The Captain Shall Remain Unknown

I had never thought about the importance of footnotes, until I had to write my first paper in Chicago style. As a college student, I was only familiar with MLA and APA; but, one day I was asked to write a paper in Chicago style -a style that I was not acquainted with. Something very particular to this form of writing is footnotes or endnotes. I’ve gotten used to them. They are better than being interrupted by a really long parenthetical reference in the middle of your paragraph. In all books I read, I look for the numbers next to my words, and then look for the appropriate footnote so that I can know what the author is  talking about. However, footnotes vary from author to author, and some footnotes are more helpful than others. Lately, I’ve had to read Lewis’ scholarly work and I’ve found that his footnotes are not very elaborate. They merely take me to the main source.
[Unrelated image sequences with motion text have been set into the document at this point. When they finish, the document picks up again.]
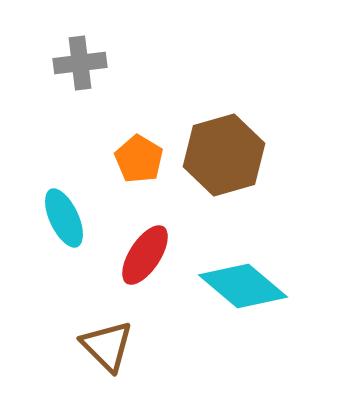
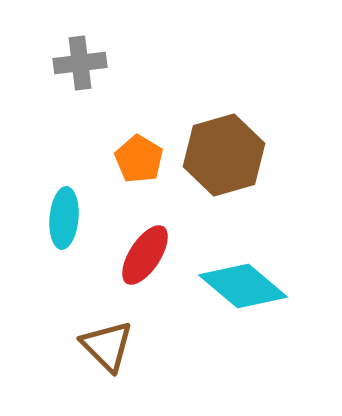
cyan ellipse: rotated 30 degrees clockwise
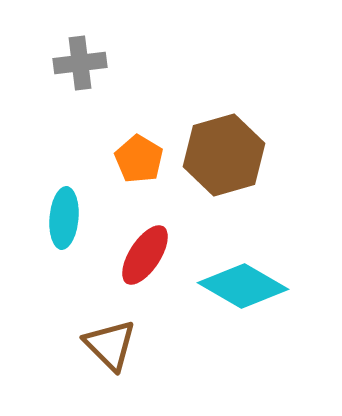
cyan diamond: rotated 10 degrees counterclockwise
brown triangle: moved 3 px right, 1 px up
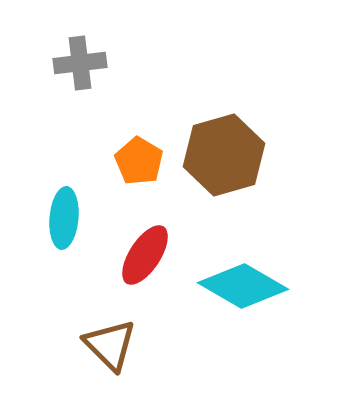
orange pentagon: moved 2 px down
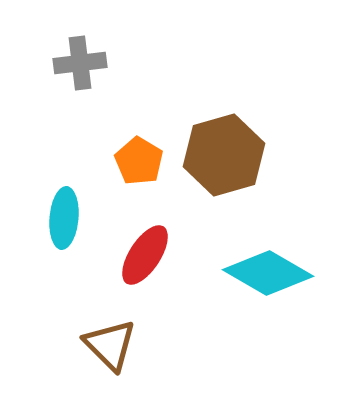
cyan diamond: moved 25 px right, 13 px up
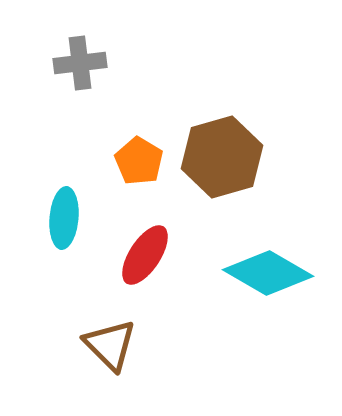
brown hexagon: moved 2 px left, 2 px down
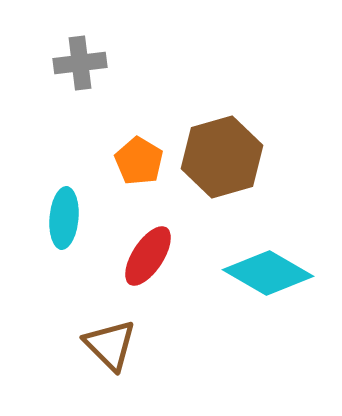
red ellipse: moved 3 px right, 1 px down
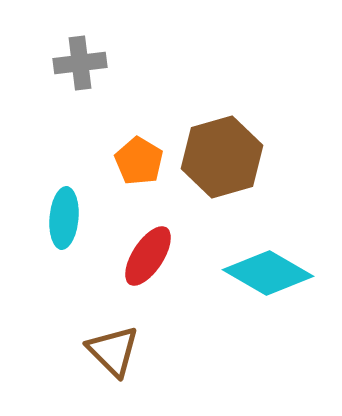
brown triangle: moved 3 px right, 6 px down
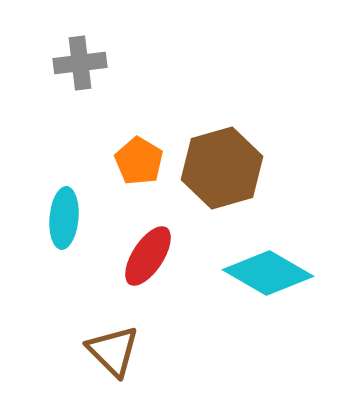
brown hexagon: moved 11 px down
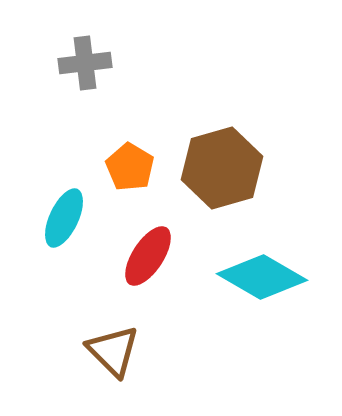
gray cross: moved 5 px right
orange pentagon: moved 9 px left, 6 px down
cyan ellipse: rotated 20 degrees clockwise
cyan diamond: moved 6 px left, 4 px down
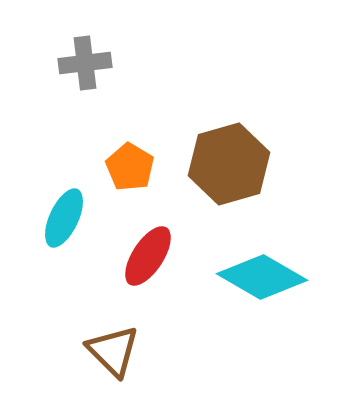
brown hexagon: moved 7 px right, 4 px up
Yesterday, while reading one of Lewis’ book, I came across this thing called The Captain. The text was in italics, and the element was part of a comparison. Next to the text, there was a footnote number. When my eyes scrolled down to the bottom of the page, I realized that it did not explain what The Captain was. So, I turned to one of my best reading budddies: Google. Then, I remembered that the web was vast; therefore, I couldn’t get the answers that I wanted. From Google, I got references to soccer team captains, to Captain America (apparently there was also a Captain Britain), to captains from the army, etc. I’ve kept searching, but my search is futile. Unless I can bring Lewis out of his grave and ask him what he meant, the identity of The Captain shall remain unknown. Perhaps I could just ask someone who has read the book before: my professor.